**EXERCISE INSTRUCTIONS**
Take each line of the material that includes "Gonxhe" and copy it.

**GIVEN INFORMATION**
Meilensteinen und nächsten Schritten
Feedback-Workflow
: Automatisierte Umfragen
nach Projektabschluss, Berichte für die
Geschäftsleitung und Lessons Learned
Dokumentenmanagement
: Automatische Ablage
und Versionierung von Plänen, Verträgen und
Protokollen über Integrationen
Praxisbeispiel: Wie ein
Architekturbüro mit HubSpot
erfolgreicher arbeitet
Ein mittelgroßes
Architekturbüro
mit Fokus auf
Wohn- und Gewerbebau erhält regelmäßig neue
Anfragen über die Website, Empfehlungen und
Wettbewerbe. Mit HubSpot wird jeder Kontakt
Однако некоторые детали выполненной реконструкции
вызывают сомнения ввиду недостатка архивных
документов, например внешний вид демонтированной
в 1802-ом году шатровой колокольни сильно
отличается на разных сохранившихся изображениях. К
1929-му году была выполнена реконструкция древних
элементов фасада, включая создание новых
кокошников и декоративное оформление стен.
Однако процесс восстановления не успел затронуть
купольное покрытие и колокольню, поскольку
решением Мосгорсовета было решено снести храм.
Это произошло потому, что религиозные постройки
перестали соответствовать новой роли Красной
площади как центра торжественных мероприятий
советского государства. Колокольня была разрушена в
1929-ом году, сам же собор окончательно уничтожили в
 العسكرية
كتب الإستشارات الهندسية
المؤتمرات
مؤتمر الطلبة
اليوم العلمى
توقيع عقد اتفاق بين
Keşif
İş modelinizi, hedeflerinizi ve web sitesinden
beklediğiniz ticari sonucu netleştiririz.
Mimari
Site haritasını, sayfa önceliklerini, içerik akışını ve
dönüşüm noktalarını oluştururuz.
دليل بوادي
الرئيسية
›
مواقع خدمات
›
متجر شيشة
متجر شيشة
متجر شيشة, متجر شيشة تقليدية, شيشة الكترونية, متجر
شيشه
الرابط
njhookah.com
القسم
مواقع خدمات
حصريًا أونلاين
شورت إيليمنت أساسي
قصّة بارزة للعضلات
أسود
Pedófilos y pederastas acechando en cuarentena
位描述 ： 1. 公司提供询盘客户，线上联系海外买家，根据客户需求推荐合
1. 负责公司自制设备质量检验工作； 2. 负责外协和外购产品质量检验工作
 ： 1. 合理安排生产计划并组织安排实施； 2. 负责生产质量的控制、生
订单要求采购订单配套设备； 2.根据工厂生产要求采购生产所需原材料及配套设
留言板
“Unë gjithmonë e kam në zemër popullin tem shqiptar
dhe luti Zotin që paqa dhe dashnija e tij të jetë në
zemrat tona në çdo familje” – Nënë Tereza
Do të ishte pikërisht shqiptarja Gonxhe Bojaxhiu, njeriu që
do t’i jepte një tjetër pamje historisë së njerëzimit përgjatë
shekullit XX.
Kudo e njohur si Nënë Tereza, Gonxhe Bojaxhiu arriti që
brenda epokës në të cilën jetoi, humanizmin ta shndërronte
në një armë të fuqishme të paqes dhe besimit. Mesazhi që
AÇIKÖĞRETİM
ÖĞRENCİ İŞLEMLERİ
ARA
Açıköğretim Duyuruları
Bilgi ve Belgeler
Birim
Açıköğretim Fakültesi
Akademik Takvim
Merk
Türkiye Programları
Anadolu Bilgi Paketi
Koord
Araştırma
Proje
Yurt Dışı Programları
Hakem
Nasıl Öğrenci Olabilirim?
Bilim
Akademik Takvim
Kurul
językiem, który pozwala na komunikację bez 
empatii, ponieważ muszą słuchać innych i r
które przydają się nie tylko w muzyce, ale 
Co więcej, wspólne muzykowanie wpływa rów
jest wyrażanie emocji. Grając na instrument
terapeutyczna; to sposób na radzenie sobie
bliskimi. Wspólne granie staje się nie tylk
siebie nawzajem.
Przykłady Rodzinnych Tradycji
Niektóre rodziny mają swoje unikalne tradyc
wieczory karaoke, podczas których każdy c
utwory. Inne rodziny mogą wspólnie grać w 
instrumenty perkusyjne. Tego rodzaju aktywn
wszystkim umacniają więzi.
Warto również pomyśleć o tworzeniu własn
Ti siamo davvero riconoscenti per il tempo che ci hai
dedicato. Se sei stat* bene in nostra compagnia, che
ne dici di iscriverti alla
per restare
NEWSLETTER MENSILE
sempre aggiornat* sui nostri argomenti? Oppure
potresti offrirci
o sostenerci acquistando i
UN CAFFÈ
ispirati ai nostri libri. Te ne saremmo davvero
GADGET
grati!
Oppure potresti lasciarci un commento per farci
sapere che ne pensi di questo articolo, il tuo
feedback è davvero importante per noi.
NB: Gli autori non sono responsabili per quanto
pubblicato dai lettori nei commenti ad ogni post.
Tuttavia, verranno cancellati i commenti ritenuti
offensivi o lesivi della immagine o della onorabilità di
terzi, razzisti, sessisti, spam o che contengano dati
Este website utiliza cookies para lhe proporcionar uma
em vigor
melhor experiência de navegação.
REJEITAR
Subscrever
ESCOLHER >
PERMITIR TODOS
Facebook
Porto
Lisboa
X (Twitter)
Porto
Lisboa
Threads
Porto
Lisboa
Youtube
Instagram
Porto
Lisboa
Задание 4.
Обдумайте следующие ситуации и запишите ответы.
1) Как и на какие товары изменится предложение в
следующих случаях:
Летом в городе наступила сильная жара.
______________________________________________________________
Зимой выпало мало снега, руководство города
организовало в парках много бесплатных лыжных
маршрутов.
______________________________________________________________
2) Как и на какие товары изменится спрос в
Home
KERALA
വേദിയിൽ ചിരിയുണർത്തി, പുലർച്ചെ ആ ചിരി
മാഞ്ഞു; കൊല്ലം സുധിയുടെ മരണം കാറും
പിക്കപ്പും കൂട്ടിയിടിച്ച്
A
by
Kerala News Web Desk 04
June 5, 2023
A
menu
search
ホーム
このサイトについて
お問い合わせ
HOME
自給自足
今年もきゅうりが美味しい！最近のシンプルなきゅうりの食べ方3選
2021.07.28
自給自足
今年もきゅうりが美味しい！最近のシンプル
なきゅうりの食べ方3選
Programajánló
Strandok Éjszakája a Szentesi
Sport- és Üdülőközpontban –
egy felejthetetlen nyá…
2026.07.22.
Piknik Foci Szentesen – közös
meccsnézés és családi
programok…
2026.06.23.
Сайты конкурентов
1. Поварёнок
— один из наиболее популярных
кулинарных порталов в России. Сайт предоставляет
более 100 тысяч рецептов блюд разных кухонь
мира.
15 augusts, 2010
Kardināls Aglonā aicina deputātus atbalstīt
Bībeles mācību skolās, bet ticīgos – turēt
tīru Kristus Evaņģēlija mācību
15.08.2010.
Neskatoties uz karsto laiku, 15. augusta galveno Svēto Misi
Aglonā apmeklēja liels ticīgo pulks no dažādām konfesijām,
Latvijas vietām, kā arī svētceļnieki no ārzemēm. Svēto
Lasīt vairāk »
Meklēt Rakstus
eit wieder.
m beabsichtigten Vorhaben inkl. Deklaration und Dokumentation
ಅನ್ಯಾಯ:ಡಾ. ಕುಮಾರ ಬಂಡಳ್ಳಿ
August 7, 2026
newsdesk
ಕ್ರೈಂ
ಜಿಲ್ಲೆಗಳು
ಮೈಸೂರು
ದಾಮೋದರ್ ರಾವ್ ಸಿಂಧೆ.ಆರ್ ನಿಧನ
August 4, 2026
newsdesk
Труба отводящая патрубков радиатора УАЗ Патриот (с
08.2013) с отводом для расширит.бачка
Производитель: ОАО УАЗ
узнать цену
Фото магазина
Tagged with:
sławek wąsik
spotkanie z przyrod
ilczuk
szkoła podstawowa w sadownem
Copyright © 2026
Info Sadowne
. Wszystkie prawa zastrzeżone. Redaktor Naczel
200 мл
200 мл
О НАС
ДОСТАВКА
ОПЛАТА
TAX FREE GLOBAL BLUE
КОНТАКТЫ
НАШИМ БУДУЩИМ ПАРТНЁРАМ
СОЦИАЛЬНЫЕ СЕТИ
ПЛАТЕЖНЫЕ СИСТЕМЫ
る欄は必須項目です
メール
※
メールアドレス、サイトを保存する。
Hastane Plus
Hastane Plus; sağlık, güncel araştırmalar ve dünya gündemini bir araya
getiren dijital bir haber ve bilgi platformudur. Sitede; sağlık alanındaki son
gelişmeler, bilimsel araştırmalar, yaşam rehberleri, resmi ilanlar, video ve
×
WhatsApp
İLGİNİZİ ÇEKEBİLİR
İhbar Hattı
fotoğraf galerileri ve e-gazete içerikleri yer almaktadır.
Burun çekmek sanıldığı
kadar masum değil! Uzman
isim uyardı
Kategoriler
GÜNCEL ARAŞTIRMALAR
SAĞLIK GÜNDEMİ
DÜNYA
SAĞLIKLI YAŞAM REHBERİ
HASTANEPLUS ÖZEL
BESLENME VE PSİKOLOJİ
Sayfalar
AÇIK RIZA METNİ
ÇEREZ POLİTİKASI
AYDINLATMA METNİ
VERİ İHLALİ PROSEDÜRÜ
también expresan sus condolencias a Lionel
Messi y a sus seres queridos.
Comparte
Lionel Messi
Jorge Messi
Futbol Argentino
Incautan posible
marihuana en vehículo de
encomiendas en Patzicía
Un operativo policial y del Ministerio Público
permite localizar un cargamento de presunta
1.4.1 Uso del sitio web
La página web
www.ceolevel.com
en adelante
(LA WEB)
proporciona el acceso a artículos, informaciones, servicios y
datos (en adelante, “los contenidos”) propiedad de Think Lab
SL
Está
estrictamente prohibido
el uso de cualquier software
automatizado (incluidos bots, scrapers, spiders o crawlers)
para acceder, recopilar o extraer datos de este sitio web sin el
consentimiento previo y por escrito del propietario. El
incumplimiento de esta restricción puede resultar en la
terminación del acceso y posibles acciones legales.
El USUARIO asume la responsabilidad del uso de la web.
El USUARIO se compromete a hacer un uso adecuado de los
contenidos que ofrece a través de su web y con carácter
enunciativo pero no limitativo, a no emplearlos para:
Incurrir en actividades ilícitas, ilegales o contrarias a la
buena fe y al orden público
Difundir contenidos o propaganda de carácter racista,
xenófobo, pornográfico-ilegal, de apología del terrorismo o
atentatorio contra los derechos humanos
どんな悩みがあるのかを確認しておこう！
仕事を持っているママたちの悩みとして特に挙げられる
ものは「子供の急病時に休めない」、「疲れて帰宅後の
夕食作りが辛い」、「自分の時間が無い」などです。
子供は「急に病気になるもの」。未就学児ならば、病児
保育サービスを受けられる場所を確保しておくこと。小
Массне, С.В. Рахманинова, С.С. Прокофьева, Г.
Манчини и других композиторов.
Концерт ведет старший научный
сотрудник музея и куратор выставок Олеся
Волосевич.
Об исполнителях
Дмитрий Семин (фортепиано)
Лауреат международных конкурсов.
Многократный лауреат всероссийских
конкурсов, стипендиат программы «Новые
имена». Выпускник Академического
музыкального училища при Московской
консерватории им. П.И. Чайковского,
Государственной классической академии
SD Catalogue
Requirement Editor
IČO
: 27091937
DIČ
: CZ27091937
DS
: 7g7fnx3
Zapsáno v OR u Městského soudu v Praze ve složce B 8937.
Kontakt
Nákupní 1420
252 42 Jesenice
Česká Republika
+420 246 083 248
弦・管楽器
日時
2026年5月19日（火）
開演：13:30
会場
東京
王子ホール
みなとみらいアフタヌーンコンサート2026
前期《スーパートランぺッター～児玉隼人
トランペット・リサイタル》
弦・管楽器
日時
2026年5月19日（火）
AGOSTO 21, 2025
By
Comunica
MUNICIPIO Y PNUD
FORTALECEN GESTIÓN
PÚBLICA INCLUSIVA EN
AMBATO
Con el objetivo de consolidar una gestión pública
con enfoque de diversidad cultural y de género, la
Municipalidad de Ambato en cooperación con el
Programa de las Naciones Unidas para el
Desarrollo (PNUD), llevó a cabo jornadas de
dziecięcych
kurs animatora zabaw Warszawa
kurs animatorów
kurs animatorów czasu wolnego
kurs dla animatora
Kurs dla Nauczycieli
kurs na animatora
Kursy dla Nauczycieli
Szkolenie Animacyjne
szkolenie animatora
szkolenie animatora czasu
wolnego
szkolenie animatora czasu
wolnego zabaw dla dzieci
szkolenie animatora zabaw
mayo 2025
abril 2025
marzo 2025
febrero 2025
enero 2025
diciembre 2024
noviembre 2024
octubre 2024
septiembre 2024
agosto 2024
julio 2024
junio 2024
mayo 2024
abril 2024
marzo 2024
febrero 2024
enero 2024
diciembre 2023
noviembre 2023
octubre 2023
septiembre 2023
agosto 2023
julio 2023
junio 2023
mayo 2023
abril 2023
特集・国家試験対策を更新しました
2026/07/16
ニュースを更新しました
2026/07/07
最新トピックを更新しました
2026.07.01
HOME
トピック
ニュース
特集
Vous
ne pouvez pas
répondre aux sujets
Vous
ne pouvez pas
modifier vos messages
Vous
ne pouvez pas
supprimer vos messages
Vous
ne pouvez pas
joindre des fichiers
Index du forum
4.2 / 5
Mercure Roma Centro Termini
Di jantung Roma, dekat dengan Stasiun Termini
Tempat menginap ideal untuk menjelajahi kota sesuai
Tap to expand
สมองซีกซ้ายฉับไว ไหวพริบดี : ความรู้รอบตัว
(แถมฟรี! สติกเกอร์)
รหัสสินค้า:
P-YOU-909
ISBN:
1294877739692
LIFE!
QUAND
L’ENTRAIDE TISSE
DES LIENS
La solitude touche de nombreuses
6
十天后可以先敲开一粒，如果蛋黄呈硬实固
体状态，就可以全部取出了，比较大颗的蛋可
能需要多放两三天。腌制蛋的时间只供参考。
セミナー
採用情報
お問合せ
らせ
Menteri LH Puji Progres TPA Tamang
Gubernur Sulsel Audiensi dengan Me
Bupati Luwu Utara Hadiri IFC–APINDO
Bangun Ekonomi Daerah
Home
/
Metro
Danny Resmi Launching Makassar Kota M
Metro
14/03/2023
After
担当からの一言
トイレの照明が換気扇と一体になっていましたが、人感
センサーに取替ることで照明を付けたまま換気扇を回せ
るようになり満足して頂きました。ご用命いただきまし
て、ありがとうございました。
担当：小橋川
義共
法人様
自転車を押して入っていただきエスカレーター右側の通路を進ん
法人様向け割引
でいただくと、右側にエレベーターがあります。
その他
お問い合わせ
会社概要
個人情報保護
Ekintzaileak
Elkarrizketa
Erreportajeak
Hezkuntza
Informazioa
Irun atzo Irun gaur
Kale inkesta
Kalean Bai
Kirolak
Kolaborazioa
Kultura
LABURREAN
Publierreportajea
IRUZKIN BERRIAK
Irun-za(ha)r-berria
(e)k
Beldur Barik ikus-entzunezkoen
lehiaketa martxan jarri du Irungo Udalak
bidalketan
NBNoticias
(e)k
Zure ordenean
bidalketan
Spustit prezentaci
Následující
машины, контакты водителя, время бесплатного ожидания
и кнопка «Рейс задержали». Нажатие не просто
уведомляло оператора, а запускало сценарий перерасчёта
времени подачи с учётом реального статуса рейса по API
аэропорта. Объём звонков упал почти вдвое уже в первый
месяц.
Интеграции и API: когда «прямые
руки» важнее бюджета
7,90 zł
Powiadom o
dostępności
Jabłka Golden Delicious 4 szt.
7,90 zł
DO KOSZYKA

**COMPLETED TASK**
Do të ishte pikërisht shqiptarja Gonxhe Bojaxhiu, njeriu që
Kudo e njohur si Nënë Tereza, Gonxhe Bojaxhiu arriti që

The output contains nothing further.